L’unione tra il training documentario e quello nella produzione di genere per il piccolo schermo, hanno determinato la cifra stilistica libera e precisa di Sarafian, che amava alternare lunghi master a primi piani strettissimi (Leone gli avrebbe detto di essersi ispirato ai suoi western televisivi per i close-up estremi in Per un pugno di dollari).
Tra i suoi amori confessati c’erano il neorealismo italiano in particolare Rossellini e il De Sica di Ladri di biciclette. È quel cinema il suo riferimento, piuttosto che quello di indipendenti newyorkesi del periodo, come Morris Engel (The Little Fugitive) e Cassavetes, che peraltro Sarafian citava come la maggior influenza per Andy, uno dei suoi lavori più emblematici, realizzato per la Universal nel 1965. Girato interamente nelle strade di New York, in quattro settimane d’inverno, con un budget di 295.000 dollari, Andy è la storia di un uomo psichicamente fragile (interpretato da Norman Alden), ispirato a un avventore del bar di Chelsea in cui il regista aveva lavorato da giovane – il Pete’s Hollywood Bar.

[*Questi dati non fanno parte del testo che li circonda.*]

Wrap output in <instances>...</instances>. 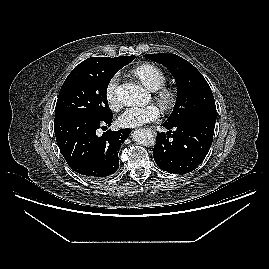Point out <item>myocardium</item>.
<instances>
[{
    "instance_id": "myocardium-1",
    "label": "myocardium",
    "mask_w": 269,
    "mask_h": 269,
    "mask_svg": "<svg viewBox=\"0 0 269 269\" xmlns=\"http://www.w3.org/2000/svg\"><path fill=\"white\" fill-rule=\"evenodd\" d=\"M155 99L163 111L171 110L176 103L174 91L167 87H161L157 90Z\"/></svg>"
}]
</instances>
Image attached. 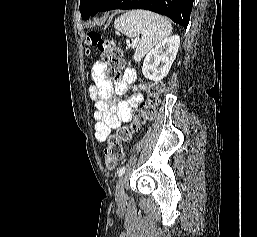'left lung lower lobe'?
Listing matches in <instances>:
<instances>
[{
  "instance_id": "1",
  "label": "left lung lower lobe",
  "mask_w": 257,
  "mask_h": 237,
  "mask_svg": "<svg viewBox=\"0 0 257 237\" xmlns=\"http://www.w3.org/2000/svg\"><path fill=\"white\" fill-rule=\"evenodd\" d=\"M194 0H109L100 10L146 9L171 18L174 22L188 26Z\"/></svg>"
}]
</instances>
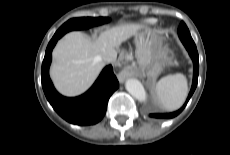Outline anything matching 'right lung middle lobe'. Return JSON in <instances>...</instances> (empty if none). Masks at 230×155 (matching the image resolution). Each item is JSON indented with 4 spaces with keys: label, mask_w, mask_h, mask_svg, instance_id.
I'll return each mask as SVG.
<instances>
[{
    "label": "right lung middle lobe",
    "mask_w": 230,
    "mask_h": 155,
    "mask_svg": "<svg viewBox=\"0 0 230 155\" xmlns=\"http://www.w3.org/2000/svg\"><path fill=\"white\" fill-rule=\"evenodd\" d=\"M110 19L107 17H82L73 18L64 23L54 35L63 36L65 33L71 30L87 29L93 26L101 25L109 22Z\"/></svg>",
    "instance_id": "right-lung-middle-lobe-1"
}]
</instances>
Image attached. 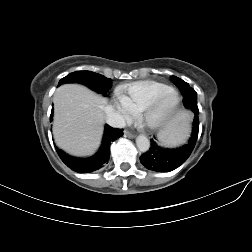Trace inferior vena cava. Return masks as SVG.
<instances>
[{"label": "inferior vena cava", "instance_id": "1", "mask_svg": "<svg viewBox=\"0 0 252 252\" xmlns=\"http://www.w3.org/2000/svg\"><path fill=\"white\" fill-rule=\"evenodd\" d=\"M106 122L116 128H124L126 126L125 120L122 115L115 112L111 106H106L105 109Z\"/></svg>", "mask_w": 252, "mask_h": 252}]
</instances>
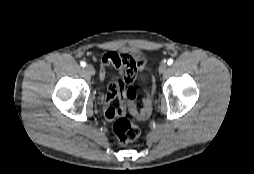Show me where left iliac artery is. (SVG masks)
Returning <instances> with one entry per match:
<instances>
[{
	"label": "left iliac artery",
	"mask_w": 254,
	"mask_h": 174,
	"mask_svg": "<svg viewBox=\"0 0 254 174\" xmlns=\"http://www.w3.org/2000/svg\"><path fill=\"white\" fill-rule=\"evenodd\" d=\"M172 63H173V59L170 58V59L167 61V64H168V65H171Z\"/></svg>",
	"instance_id": "1"
}]
</instances>
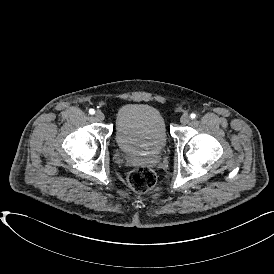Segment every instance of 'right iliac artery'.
Returning a JSON list of instances; mask_svg holds the SVG:
<instances>
[{
	"label": "right iliac artery",
	"instance_id": "82829eb1",
	"mask_svg": "<svg viewBox=\"0 0 274 274\" xmlns=\"http://www.w3.org/2000/svg\"><path fill=\"white\" fill-rule=\"evenodd\" d=\"M89 113H90L91 115H93V114L95 113V110H94V109H90V110H89Z\"/></svg>",
	"mask_w": 274,
	"mask_h": 274
}]
</instances>
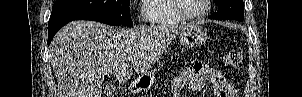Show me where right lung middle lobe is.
<instances>
[{
  "label": "right lung middle lobe",
  "mask_w": 302,
  "mask_h": 97,
  "mask_svg": "<svg viewBox=\"0 0 302 97\" xmlns=\"http://www.w3.org/2000/svg\"><path fill=\"white\" fill-rule=\"evenodd\" d=\"M130 0H56L49 21L82 13L98 14L132 26Z\"/></svg>",
  "instance_id": "right-lung-middle-lobe-1"
}]
</instances>
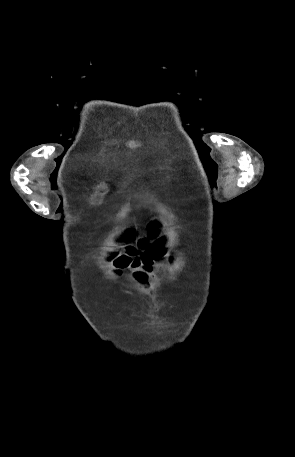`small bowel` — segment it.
<instances>
[{
  "instance_id": "obj_1",
  "label": "small bowel",
  "mask_w": 295,
  "mask_h": 457,
  "mask_svg": "<svg viewBox=\"0 0 295 457\" xmlns=\"http://www.w3.org/2000/svg\"><path fill=\"white\" fill-rule=\"evenodd\" d=\"M159 223L152 221L149 225V232L153 237L158 235ZM140 246L144 249L143 254L133 255L134 265H132V276L133 278L144 284L149 279L154 278L155 274L163 273L168 269V265L161 262V258L165 254V243L163 240H156L149 243L143 239L140 242ZM134 252V247H129L128 251Z\"/></svg>"
}]
</instances>
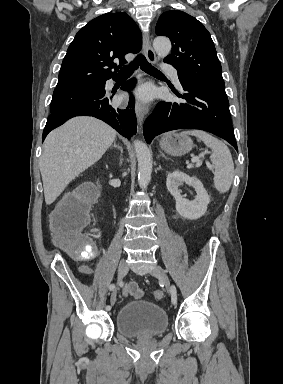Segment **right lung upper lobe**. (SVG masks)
Segmentation results:
<instances>
[{
    "instance_id": "1",
    "label": "right lung upper lobe",
    "mask_w": 283,
    "mask_h": 384,
    "mask_svg": "<svg viewBox=\"0 0 283 384\" xmlns=\"http://www.w3.org/2000/svg\"><path fill=\"white\" fill-rule=\"evenodd\" d=\"M142 35L136 23L125 13H106L78 31L61 65L56 89L85 87L117 80L122 72L113 63L127 61V53H137ZM115 71L112 72L111 69ZM118 71V72H117Z\"/></svg>"
}]
</instances>
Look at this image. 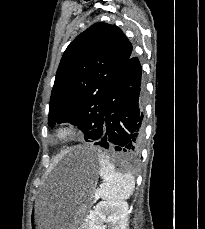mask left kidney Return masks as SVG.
<instances>
[{
    "mask_svg": "<svg viewBox=\"0 0 205 229\" xmlns=\"http://www.w3.org/2000/svg\"><path fill=\"white\" fill-rule=\"evenodd\" d=\"M128 203L125 201H101L90 216L88 229H126Z\"/></svg>",
    "mask_w": 205,
    "mask_h": 229,
    "instance_id": "1",
    "label": "left kidney"
}]
</instances>
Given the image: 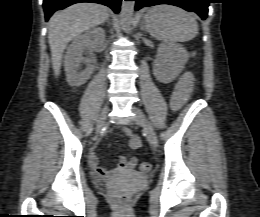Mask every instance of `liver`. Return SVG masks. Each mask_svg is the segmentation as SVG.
I'll return each mask as SVG.
<instances>
[{"label": "liver", "mask_w": 260, "mask_h": 217, "mask_svg": "<svg viewBox=\"0 0 260 217\" xmlns=\"http://www.w3.org/2000/svg\"><path fill=\"white\" fill-rule=\"evenodd\" d=\"M107 9L95 3H77L56 12L49 20L48 40L54 74H60L63 52L77 35L107 20Z\"/></svg>", "instance_id": "liver-1"}]
</instances>
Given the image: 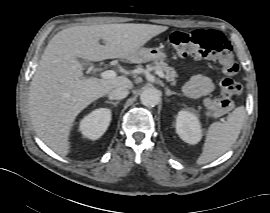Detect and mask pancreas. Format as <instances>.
<instances>
[{
	"label": "pancreas",
	"mask_w": 270,
	"mask_h": 213,
	"mask_svg": "<svg viewBox=\"0 0 270 213\" xmlns=\"http://www.w3.org/2000/svg\"><path fill=\"white\" fill-rule=\"evenodd\" d=\"M153 65L156 69L165 72V78L167 81L171 82V85L174 86L176 84V78L178 76L172 67L168 66V64L163 61H155Z\"/></svg>",
	"instance_id": "obj_1"
}]
</instances>
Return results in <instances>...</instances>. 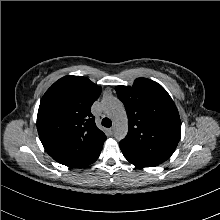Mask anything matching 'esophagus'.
I'll use <instances>...</instances> for the list:
<instances>
[{
  "mask_svg": "<svg viewBox=\"0 0 220 220\" xmlns=\"http://www.w3.org/2000/svg\"><path fill=\"white\" fill-rule=\"evenodd\" d=\"M109 132H110L111 134H113V132H114V128H113V127L110 128V129H109Z\"/></svg>",
  "mask_w": 220,
  "mask_h": 220,
  "instance_id": "esophagus-1",
  "label": "esophagus"
}]
</instances>
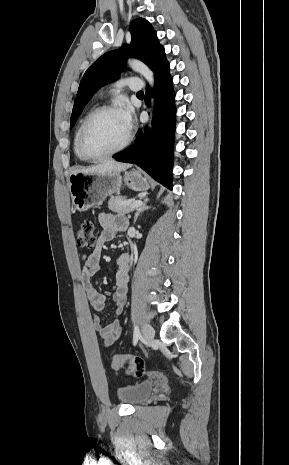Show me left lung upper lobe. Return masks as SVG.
Here are the masks:
<instances>
[{"mask_svg":"<svg viewBox=\"0 0 289 465\" xmlns=\"http://www.w3.org/2000/svg\"><path fill=\"white\" fill-rule=\"evenodd\" d=\"M130 32V45L105 53L85 72L74 102L70 128L73 127L92 95L100 87L119 77L128 56L136 57L149 65L156 79L169 72L164 48L159 44L151 24L144 18L134 19L130 24Z\"/></svg>","mask_w":289,"mask_h":465,"instance_id":"obj_1","label":"left lung upper lobe"}]
</instances>
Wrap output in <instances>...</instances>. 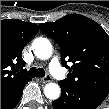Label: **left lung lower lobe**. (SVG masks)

Dopo il dramma famigliare Run Wild Run Free (ambientato in Inghilterra) e il thriller Fragments of Fear (ambientato in Italia), arriva Vanishing Point, storia di un ex poliziotto, ex corridore d’auto e veterano del Vietnam di nome Kowalski (Newman), che scommette di consegnare una Dodge Challenger del 1970 guidandola da Denver a San Francisco nel giro di sole quindici ore. Imbottito di benzedrina, inseguito dalla polizia (in moto, macchine ed elicottero), durante il viaggio Kowalski trova il tempo di gareggiare con una Jaguar, di fare amicizia con un cacciatore di serpenti e un biker hippie, e di caricare due autostoppisti che cercano di derubarlo.
Di stato in stato, raccontata alla radio dal disc-jockey cieco del Nevada Super Soul, la sua corsa è una leggenda in divenire, ad altissima velocità, nei paesaggi metafisici del Southwest. Quando arriva al confine delle California, avvicinandosi al «vanishing point», al «punto di fuga» del suo bellissimo finale nichilista, Kowalski è ormai un eroe popolare. Uscito lo stesso anno di un altro grande classico del genere, Two lane Black Top (Strada a doppia corsia) di Monte Hellman, Vanishing Point è il film più indelebile della ricca carriera di Sarafian, adorato da Tarantino (che gli ha fatto un omaggio esplicito con Death Proof) ma i cui echi sono presenti anche in Spielberg (Duel è dello stesso anno, e si sente Vanishing Point anche in Sugarland Express), Walter Hill (The Driver e The Warriors) fino al più recente Thelma and Louise.
Non contento di come era venuto il suo ultimo film, Solar Crisis(’90), Sarafian aveva preferito firmarlo con lo pseudonimo hollyowodiano di rigore, Alan Smithee. Negli ultimi anni della sua carriera, era tornato a recitare in parti da caratterista, per esempio in Bugsy di Barry Levinson, Bulworth (Il Senatore) di Warren Beatty, The Crossing Guard (Tre giorni per la verità) di Sean Penn.